Exercise requirements
What you return must match the data below exactly, minus any pictures.

Records shown
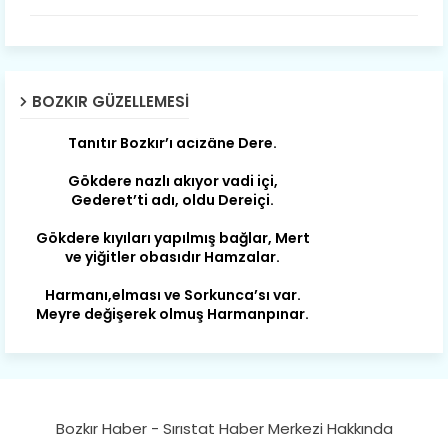
Son yıllarda orda yok artık ağlayan,
Çat değişti, şimdi gülüyor Çağlayan.
Susam; olur tahin gider nerelere ?
Tanıtır Bozkır’ı acizâne Dere.
BOZKIR GÜZELLEMESI
Gökdere nazlı akıyor vadi içi,
Gederet’ti adı, oldu Dereiçi.
Gökdere kıyıları yapılmış bağlar, Mert
ve yiğitler obasıdır Hamzalar.
Harmanı,elması ve Sorkunca’sı var.
Meyre değişerek olmuş Harmanpınar.
Büyük yerdir, mahalleleri Aydınlık, Tarih
eserleri şahane Hisarlık.
Belören, Koçaş, Kuzören vermiş hep
kan, Bunlarla kasaba olmuş Sarıoğlan.
Çarşamba’nın koynunda tarih çok
Bozkır Haber - Sırıstat Haber Merkezi Hakkında
yorgun. Şehit Berâtlı, halkı yiğit genç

Result below
Son yıllarda orda yok artık ağlayan,
Çat değişti, şimdi gülüyor Çağlayan.
Susam; olur tahin gider nerelere ?
Tanıtır Bozkır’ı acizâne Dere.
BOZKIR GÜZELLEMESI
Gökdere nazlı akıyor vadi içi,
Gederet’ti adı, oldu Dereiçi.
Gökdere kıyıları yapılmış bağlar, Mert
ve yiğitler obasıdır Hamzalar.
Harmanı,elması ve Sorkunca’sı var.
Meyre değişerek olmuş Harmanpınar.
Büyük yerdir, mahalleleri Aydınlık, Tarih
eserleri şahane Hisarlık.
Belören, Koçaş, Kuzören vermiş hep
kan, Bunlarla kasaba olmuş Sarıoğlan.
Çarşamba’nın koynunda tarih çok
Bozkır Haber - Sırıstat Haber Merkezi Hakkında
yorgun. Şehit Berâtlı, halkı yiğit genç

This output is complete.